Abstract
Date pits for feed preparation or oil extraction are soaked in water to soften before milling or extrusion. Knowledge of water absorption by the date pits helps in better managing the soaking duration. In this research, the process of water absorption by date pits was modeled and analyzed using Fick’s second law of diffusion, finite element approach, and Peleg model. The moisture content of the pits reached to its saturation level of 41.5% (wet basis) after 10 d. The estimated coefficient of diffusion was 9.89×10−12 m2/s.

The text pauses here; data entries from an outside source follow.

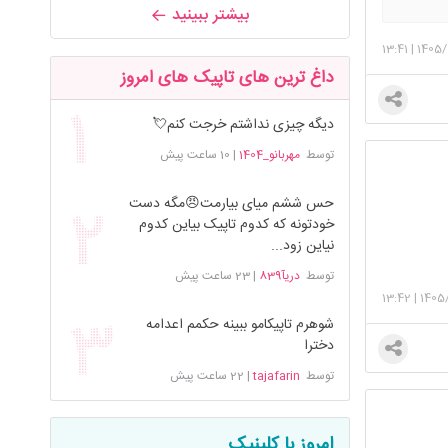
ویتت
بیشتر ببینید
13:41
|
1405/
داغ ترین های تاپیک های امروز
دیگه چیزی نداشتم خرجت کنم💘
توسط
مهربانو_1404
|
10 ساعت پیش
حس ششم میای بیارمت😠مگه دست
خودتونه که کدوم تاپیک بیاین کدوم
نیاین زود...
توسط
دریآ839
|
23 ساعت پیش
13:42
|
1405
شوهرم تاپیکامو ببینه حکمم اعدامه
دخترا
توسط
tajafarin
|
22 ساعت پیش
امروز با کلینیک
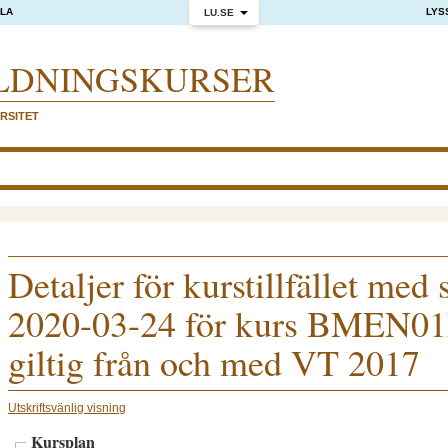
OLA
LYS
LU.SE
LDNINGS­KURSER
RSITET
Detaljer för kurstillfället med
2020-03-24 för kurs BMEN01
giltig från och med VT 2017
Utskriftsvänlig visning
Kursplan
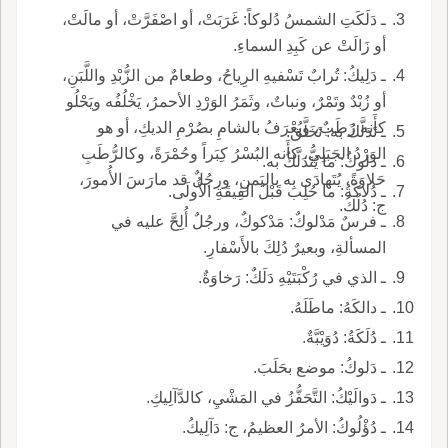
ـ دَلَكَتِ الشمسُ دُلوكاً: غَرَبَتْ، أو اصْفَرَّتْ، أو مالَتْ،
أو زَالَتْ عن كَبِدِ السماءِ.
ـ دَلِيكُ: تُرابٌ تَسْفيهِ الرِياحُ، وطعامٌ من الزُّبْدِ واللَّبَنِ،
أو زُبْدٌ وتَمْرٌ، ونباتٌ، وثَمَرُ الوَرْدِ الأحمرُ، يَخْلُفُه ويَحْلُو
كأَنه رُطَبٌ، ويُعْرَفُ بالشامِ بصُرْمِ الديكِ، أو هو
ـ تَدَلَّكَ به: تَخَلَّقَ.
الوَرْدُ الجَبَلِيُّ، كأَنه البُسْرُ كِبَراً وحُمْرَةً، وكالرُّطَبِ
ـ دَلوكُ: ما يُتَدَلَّكُ به.
حَلاوَةً، يُتَهادَى به باليَمنِ، ورجُلٌ قد مارَسَ الأُمورَ،
ـ دُلاكَةُ: ما حُلِبَ قَبْلَ الفِيقَةِ الأُولَى.
ج: دُلُكُ.
ـ فرسٌ مَدْلوكٌ: مَدْكوكٌ، ورجُلٌ أُلِحَّ عليه في
المسألةِ، وبعيرٌ دُلِكَ بالأَسْفارِ.
ـ الذي في رُكْبَتَيْهِ دَلَكٌ: رَخاوَةٌ.
ـ دالكَهُ: ماطَلَهُ.
ـ دُلَكَةُ: دُوَيْبَّةٌ.
ـ دَلوكُ: موضع بحَلَبَ.
ـ دَوالَيْكُ: التَّحَفُّزُ في المَشْيِ، كالدَّآلِيكِ.
ـ دُؤْلُوكُ: الأمرُ العظيمُ، ج: دَآلِيكُ.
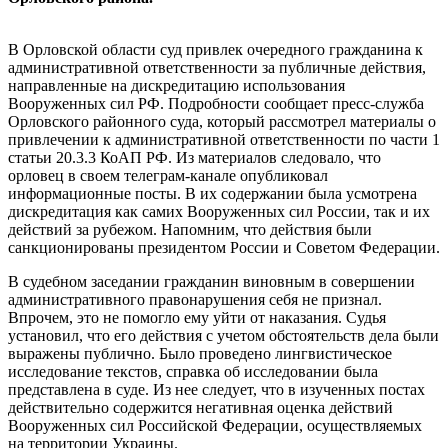
В Орловской области суд привлек очередного гражданина к
административной ответственности за публичные действия,
направленные на дискредитацию использования
Вооруженных сил РФ. Подробности сообщает пресс-служба
Орловского районного суда, который рассмотрел материалы о
привлечении к административной ответственности по части 1
статьи 20.3.3 КоАП РФ. Из материалов следовало, что
орловец в своем телеграм-канале опубликовал
информационные посты. В их содержании была усмотрена
дискредитация как самих Вооруженных сил России, так и их
действий за рубежом. Напомним, что действия были
санкционированы президентом России и Советом Федерации.
В судебном заседании гражданин виновным в совершении
административного правонарушения себя не признал.
Впрочем, это не помогло ему уйти от наказания. Судья
установил, что его действия с учетом обстоятельств дела были
выражены публично. Было проведено лингвистическое
исследование текстов, справка об исследовании была
представлена в суде. Из нее следует, что в изученных постах
действительно содержится негативная оценка действий
Вооруженных сил Российской Федерации, осуществляемых
на территории Украины.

The finite element model with a proposed ellipsoid geometry for a single date pit and the analytical model fitted better to the experimental data with R 2 of 0.98. The former model slightly overestimated the moisture content of the pits during the initial stages of the soaking and the latter model generally underestimated this variable through the entire stages of soaking process.
Keywords: Date pits, Soaking, Water absorption, Modeling
1. Introduction
The date tree (Phoenix dactylifera L.) is an important staple food and a strategic plant in many arid regions of the world. The worldwide production of date fruits exceeded 6×106 t in 2007 (FAO, 2009). Date fruits are an important food item, with plenty vitamins and minerals. They are eaten fresh or are dried and stored for later consumption. Individual date fruits contain a pit which, depending on the variety, accounts for about 10% to 18% weight of the fruits (Salem et al., 1989).

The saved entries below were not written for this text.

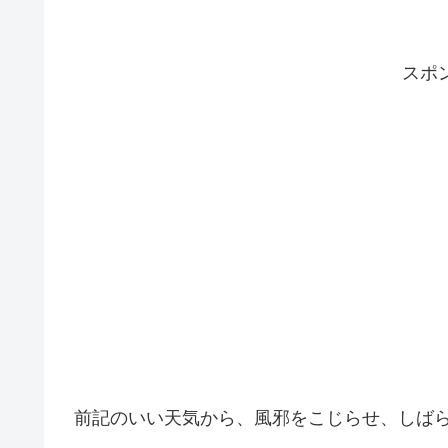
スポ
前記のいい天気から、風邪をこじらせ、しば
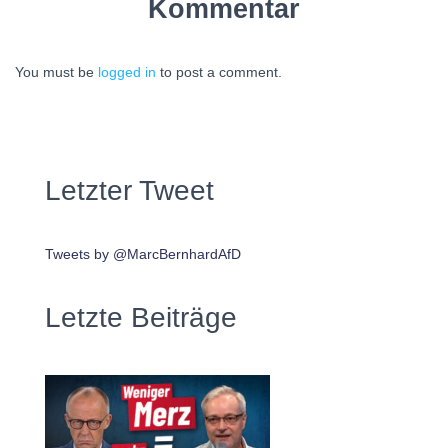
Kommentar
You must be
logged in
to post a comment.
Letzter Tweet
Tweets by @MarcBernhardAfD
Letzte Beiträge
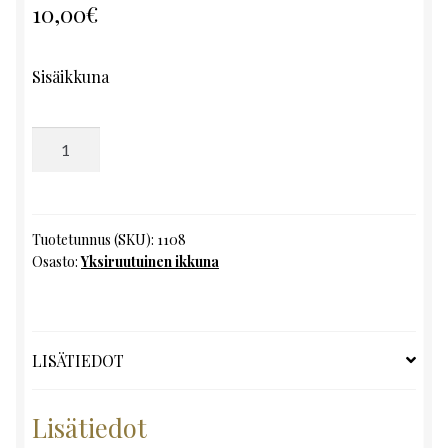
10,00
€
Sisäikkuna
Yksiruutuinen
ikkuna,
K118
x
L42
Tuotetunnus (SKU):
1108
Osasto:
Yksiruutuinen ikkuna
määrä
LISÄTIEDOT
Lisätiedot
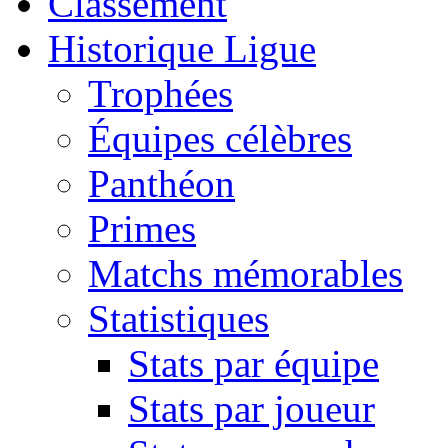
Classement
Historique Ligue
Trophées
Équipes célèbres
Panthéon
Primes
Matchs mémorables
Statistiques
Stats par équipe
Stats par joueur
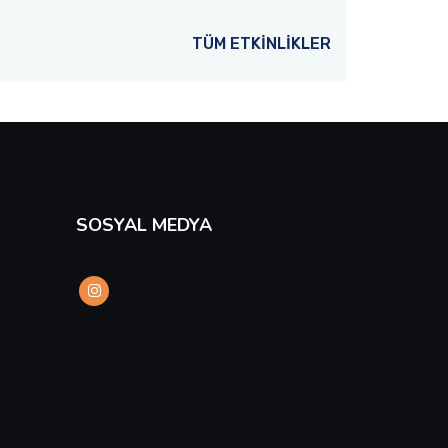
gelerek Türkçe eğitimi alan 77 ulus
öğrencisini mezun etti.
TÜM ETKİNLİKLER
Devamını Oku
SOSYAL MEDYA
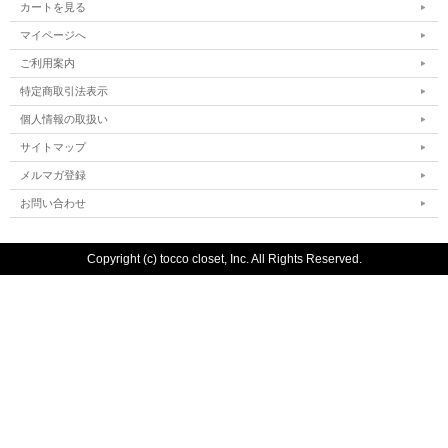
カートを見る
マイページへ
ご利用案内
特定商取引法表示
個人情報の取扱い
サイトマップ
メルマガ登録
お問い合わせ
Copyright (c) tocco closet, Inc. All Rights Reserved.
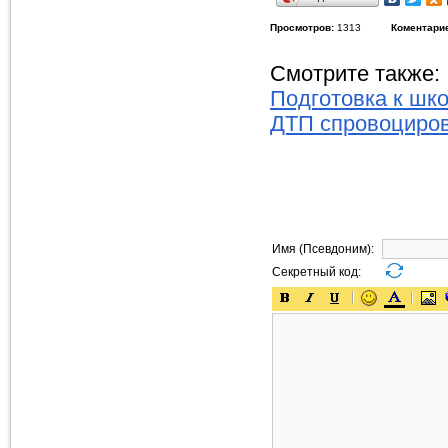
Просмотров:
1313
Коментари
Смотрите также:
Подготовка к шко
ДТП спровоциро
Имя (Псевдоним):
Секретный код:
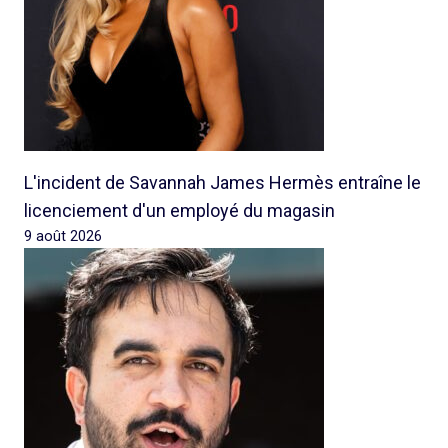
L'incident de Savannah James Hermès entraîne le
licenciement d'un employé du magasin
9 août 2026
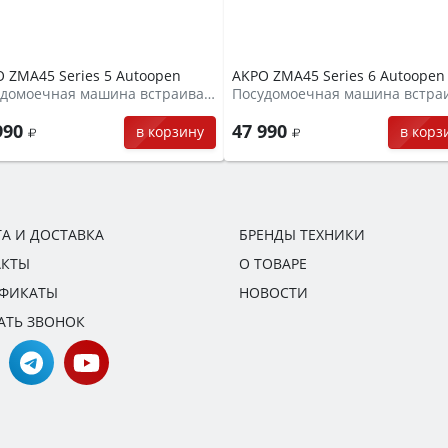
 ZMA45 Series 5 Autoopen
AKPO ZMA45 Series 6 Autoopen
Посудомоечная машина встраиваемая
990
47 990
в корзину
в корз
А И ДОСТАВКА
БРЕНДЫ ТЕХНИКИ
АКТЫ
О ТОВАРЕ
ИФИКАТЫ
НОВОСТИ
АТЬ ЗВОНОК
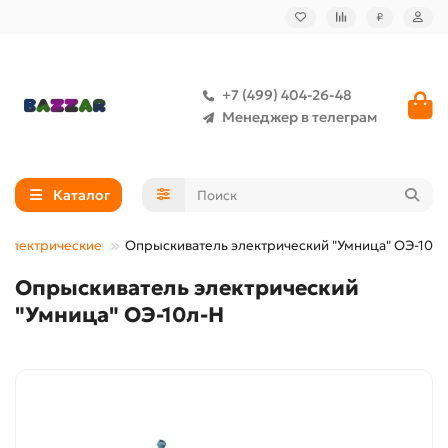
₽
+7 (499) 404-26-48
Менеджер в телеграм
Каталог
 электрические
Опрыскиватель электрический "Умница" ОЭ-10л
Опрыскиватель электрический
"Умница" ОЭ-10л-Н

A major portion of annually produced date fruits is used by confectionaries and beverage production industries. Date pits are the main by-products in these processing plants. On average, the pits from different varieties contain about 9.5% moisture, 6.0% protein, 10.5% fat, and 70% carbohydrates (Hamada et al., 2002). The pits are generally used as complementary feed materials (Vandepopuliere et al., 1995) or as a conventional soil fertilizer. Portions of the pits are also used for extracting oil for cosmetic and pharmaceutical purposes (Devshony et al., 1992).

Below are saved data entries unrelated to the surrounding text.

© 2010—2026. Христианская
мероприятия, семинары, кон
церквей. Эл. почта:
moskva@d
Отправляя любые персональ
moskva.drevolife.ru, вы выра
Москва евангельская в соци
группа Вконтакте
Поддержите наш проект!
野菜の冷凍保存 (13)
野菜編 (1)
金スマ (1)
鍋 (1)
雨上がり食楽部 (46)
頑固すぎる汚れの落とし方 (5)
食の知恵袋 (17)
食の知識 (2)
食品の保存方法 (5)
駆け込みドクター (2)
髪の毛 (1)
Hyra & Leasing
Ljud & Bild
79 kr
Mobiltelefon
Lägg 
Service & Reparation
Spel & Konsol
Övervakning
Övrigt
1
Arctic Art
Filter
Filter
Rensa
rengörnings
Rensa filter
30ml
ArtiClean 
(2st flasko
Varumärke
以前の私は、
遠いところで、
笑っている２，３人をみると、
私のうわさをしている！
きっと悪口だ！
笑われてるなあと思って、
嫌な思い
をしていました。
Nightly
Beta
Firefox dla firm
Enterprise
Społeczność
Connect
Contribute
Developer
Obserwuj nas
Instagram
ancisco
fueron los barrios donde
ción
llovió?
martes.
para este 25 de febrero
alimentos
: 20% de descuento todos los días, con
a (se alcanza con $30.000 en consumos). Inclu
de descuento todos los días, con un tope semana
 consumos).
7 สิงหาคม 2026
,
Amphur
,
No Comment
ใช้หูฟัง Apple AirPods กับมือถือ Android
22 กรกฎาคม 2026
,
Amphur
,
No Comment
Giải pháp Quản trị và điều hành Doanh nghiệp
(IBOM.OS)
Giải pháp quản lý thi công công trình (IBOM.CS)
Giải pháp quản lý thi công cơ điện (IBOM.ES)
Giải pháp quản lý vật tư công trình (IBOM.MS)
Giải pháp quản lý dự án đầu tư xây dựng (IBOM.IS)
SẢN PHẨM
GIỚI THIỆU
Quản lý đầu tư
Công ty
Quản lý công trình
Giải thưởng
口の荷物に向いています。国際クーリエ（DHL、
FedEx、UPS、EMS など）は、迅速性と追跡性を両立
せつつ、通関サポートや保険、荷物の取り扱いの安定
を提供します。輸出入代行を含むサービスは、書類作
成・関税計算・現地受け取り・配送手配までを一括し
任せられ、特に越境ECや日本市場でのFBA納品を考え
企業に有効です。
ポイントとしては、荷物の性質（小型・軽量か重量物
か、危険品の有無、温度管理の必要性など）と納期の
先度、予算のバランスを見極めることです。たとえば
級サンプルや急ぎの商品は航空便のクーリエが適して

For either feeding or extracting oil, the date pits are initially soaked in water and then they are ground. Soaking is necessary for softening the hard pit to facilitate grinding. Soaking of date pits like soaking of many other agricultural seeds is a time-consuming process. For instance, corn kernels are soaked for up to 72 h before milling (Ji et al., 2004).
The amount of water absorbed by seeds during soaking is affected by different factors such as the initial moisture content, variety of the seeds, soaking duration, and temperature and acidity level of the water (Hsu et al., 1983; Karapantsios et al., 2002; Laria et al., 2005). On the other hand, the agricultural seeds are not uniform and consist of three major parts, namely, seed coat, endosperm, and embryo. Since in most seeds the endosperm occupies the major part of the seed, a seed is usually considered as a uniform entity in many moisture transfer studies (Gaston et al., 2004; Bakalis et al., 2009).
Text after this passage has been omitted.